2. Auf die Revision des Angeklagten wird das vorbezeichnete Urteil, soweit es ihn betrifft, im Ausspruch über die Anordnung der
Sicherungsverwahrung mit den Feststellungen aufgehoben.
3. Im Umfang der Aufhebung wird die Sache zu neuer Verhandlung und Entscheidung, auch über die Kosten des Rechtsmittels, an eine andere als Schwurgericht zuständige Strafkammer
des Landgerichts zurückverwiesen.
4. Die weitergehende Revision wird verworfen.
Gründe:
Das Landgericht hat den Angeklagten wegen Mordes in Tateinheit mit
Raub mit Todesfolge und wegen Verabredung eines schweren Raubes zu lebenslanger Freiheitsstrafe als Gesamtstrafe verurteilt, die besondere Schuldschwere festgestellt und die Unterbringung des Angeklagten in der Siche-
-3-
rungsverwahrung angeordnet. Mit seiner Revision rügt der Angeklagte die
Verletzung formellen und materiellen Rechts.
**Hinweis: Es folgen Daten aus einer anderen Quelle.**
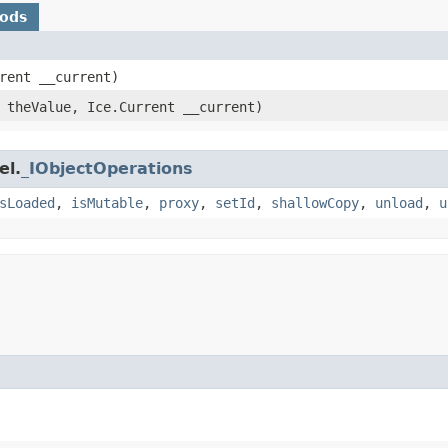
hods
rrent __current)
theValue, Ice.Current __current)
el.
_IObjectOperations
sLoaded
,
isMutable
,
proxy
,
setId
,
shallowCopy
,
unload
,
u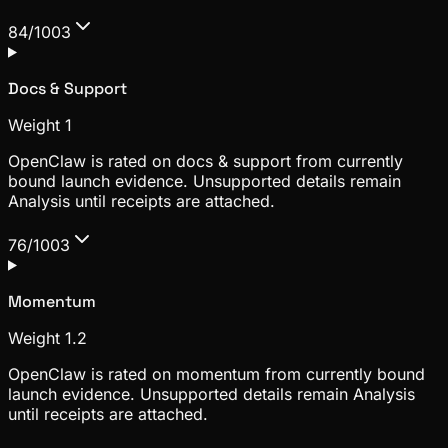
84/100
3
Docs & Support
Weight
1
OpenClaw is rated on docs & support from currently
bound launch evidence. Unsupported details remain
Analysis until receipts are attached.
76/100
3
Momentum
Weight
1.2
OpenClaw is rated on momentum from currently bound
launch evidence. Unsupported details remain Analysis
until receipts are attached.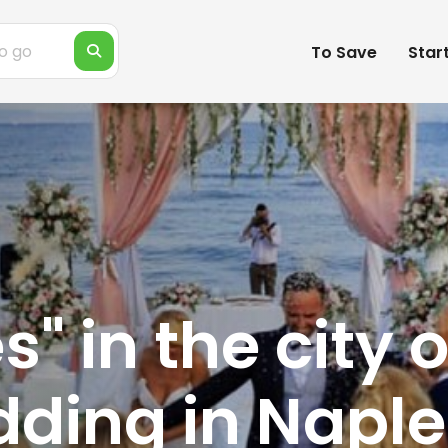
To Save
Star
" in the city o
ding in Naple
Das Rechtsmittel hat zum Maßregelausspruch mit der Sachbeschwerde
Erfolg; im übrigen ist es unbegründet im Sinne des § 349 Abs. 2 StPO.
Die Anordnung der Maßregel kann keinen Bestand haben. Das Landgericht hat, wie sich aus dem Zusammenhang der Urteilsgründe noch hinreichend
deutlich ergibt, die Vorschrift des § 66 Abs. 3 Satz 2 StGB der Anordnung der
Sicherungsverwahrung zugrundegelegt. Dabei hat es allerdings die formellen
Voraussetzungen verkannt.
Die Anordnung von Sicherungsverwahrung ist neben der Verhängung
von lebenslanger Freiheitsstrafe als Einzelstrafe ebenso wie bei einer lebenslangen Gesamtfreiheitsstrafe, die aus mehreren lebenslangen Einzelstrafen
gebildet wurde, unzulässig (BGHSt 33, 398). Denn für die Anordnung der Sicherungsverwahrung ist nach der derzeitigen gesetzlichen Regelung des § 66
StGB die Verurteilung zu "zeitiger" Freiheitsstrafe Voraussetzung. Bei einer
Verurteilung zu lebenslanger Gesamtfreiheitsstrafe kann auf Sicherungsverwahrung jedoch dann erkannt werden, wenn unabhängig von der mit lebenslanger Freiheitsstrafe geahndeten Tat wegen einer weiteren Straftat eine in die
Gesamtfreiheitsstrafe einbezogene zeitige Freiheitsstrafe verwirkt ist, hinsichtlich derer die formellen und materiellen Voraussetzungen des § 66 Abs. 1, 2
oder 3 StGB gegeben sind (BGHSt 34, 138, 143 f. und 37, 161). Diese Grundsätze gelten auch für die Vorschrift des § 66 Abs. 3 Satz 2 StGB.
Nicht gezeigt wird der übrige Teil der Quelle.